Well, I work in a very similar environment to Crunchy Frog’s–in fact, I thought, “Hmmm, I wonder if he’s [So-and-So]” at first (I don’t work in tech support, though, so he must not be.) I have to say, I don’t think acting weird (wearing pajamas, eating cereal, etc.) would get you fired around here. If it did, it would take a looooooooong time. However, avoiding calls would, most certainly, so I don’t know what to tell you. I was going to say, just come in late or skip work a few times and that should do it, but if you’re on your ninth absence, you know that already.

My husband says that at his company, once you are past the probation period, as long as you show up on time every day, you are golden. However, one of his ex-coworkers found another way to get fired. He came in one Saturday to make up some hours that he had missed that week for some reason or another. However, instead of drafting, he brought in his laptop and spent the hours playing Baldur’s Gate. Unfortunately, the owner of the company happened to be lurking about and caught him at it. On Monday, he was sent packing. So, you could try that, I guess.

Are all call centers run this way? Because that’s what I hate, hate, hate about my job as well! Sometimes I work days, sometimes I work nights, sometimes they split the shifts (come in for four hours, then come back in a few hours later for four more hours) and the days off are so random…sure, you get two days off a week, but if you work over the weekend, you might have to work seven, eight, nine, ten days in a row!
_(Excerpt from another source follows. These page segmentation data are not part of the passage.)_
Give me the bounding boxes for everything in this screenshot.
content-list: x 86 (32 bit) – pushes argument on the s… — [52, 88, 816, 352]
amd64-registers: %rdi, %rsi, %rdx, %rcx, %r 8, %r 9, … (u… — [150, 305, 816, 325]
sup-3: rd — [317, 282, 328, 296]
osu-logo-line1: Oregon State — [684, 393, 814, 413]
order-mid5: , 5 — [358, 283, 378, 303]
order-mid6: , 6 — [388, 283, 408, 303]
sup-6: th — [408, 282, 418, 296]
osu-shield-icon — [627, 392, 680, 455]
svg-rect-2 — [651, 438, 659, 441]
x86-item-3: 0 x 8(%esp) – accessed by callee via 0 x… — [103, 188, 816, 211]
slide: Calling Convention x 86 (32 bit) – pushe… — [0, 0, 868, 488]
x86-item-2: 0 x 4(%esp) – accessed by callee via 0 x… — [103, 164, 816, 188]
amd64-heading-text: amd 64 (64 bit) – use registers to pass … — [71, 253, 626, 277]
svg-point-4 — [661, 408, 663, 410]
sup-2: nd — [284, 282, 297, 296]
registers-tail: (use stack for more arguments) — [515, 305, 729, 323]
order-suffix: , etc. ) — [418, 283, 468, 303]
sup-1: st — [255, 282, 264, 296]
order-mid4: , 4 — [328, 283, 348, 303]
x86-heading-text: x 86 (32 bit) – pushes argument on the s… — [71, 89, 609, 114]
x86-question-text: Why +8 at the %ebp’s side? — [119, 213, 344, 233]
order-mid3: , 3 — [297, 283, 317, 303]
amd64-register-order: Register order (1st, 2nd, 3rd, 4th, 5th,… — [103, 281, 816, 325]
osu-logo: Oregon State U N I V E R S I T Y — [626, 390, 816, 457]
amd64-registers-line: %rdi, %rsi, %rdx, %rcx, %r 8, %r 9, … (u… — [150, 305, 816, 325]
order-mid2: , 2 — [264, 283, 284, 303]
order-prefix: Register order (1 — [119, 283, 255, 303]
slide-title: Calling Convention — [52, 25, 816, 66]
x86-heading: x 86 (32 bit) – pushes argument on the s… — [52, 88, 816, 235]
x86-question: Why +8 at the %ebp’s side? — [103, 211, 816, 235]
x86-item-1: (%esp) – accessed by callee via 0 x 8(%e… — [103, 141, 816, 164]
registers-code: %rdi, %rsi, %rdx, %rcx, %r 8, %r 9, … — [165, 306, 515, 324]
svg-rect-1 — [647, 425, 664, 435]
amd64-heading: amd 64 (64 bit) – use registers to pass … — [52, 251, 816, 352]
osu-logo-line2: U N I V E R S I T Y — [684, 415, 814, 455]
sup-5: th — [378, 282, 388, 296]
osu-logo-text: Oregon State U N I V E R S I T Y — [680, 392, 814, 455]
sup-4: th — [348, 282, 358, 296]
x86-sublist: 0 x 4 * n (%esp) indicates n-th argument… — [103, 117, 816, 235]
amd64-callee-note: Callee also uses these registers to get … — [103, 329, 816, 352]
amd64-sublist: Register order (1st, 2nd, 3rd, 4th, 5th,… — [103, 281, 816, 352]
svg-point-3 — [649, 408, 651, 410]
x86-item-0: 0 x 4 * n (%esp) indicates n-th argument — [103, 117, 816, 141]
Ugh. I’m on day 7 this evening…thank Og I have tomorrow off. I’d like to go back to school…they even say they’ll pay for it, but they can’t guarantee me a steady schedule so that I can schedule my classes. WTF?
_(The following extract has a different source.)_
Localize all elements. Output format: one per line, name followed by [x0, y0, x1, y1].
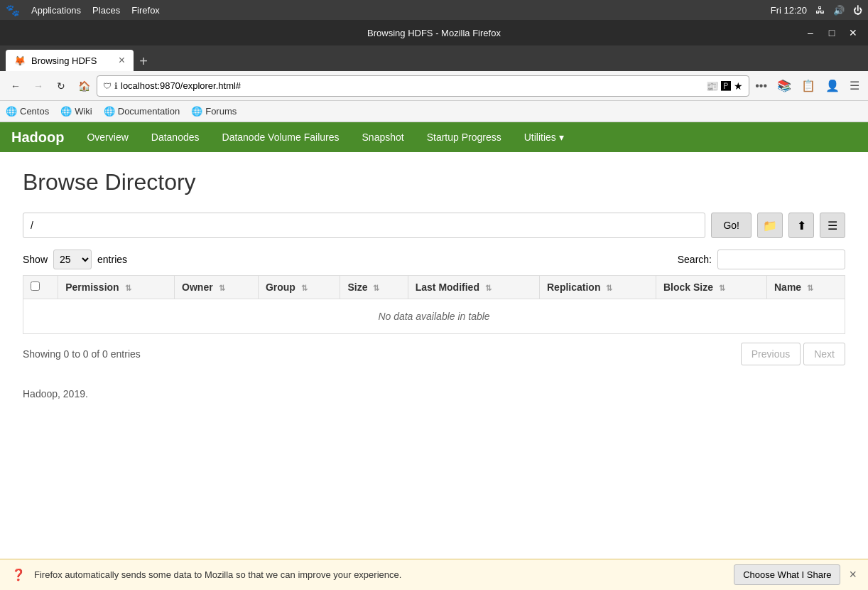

I’m hoping to find another job and quit and have them begging me to come back as my revenge…if Crunchy Frog quits, his bosses will probably find it no big loss.

Declare yourself a tech support guru, were a pauncho, love beads, and advertise free love-in’s in the staff room.

In the middle of staff meetings, jump up and begin to dance and sing. Opera, Broadway tunes, old commercials.

Completely ignore everything said to you while you are doing this.

Then sit down as if nothing has happened. When people say something to you after that, look surprised and say “what?”. Claim that you DID NOT do any such thing. Be firm and insistent about that.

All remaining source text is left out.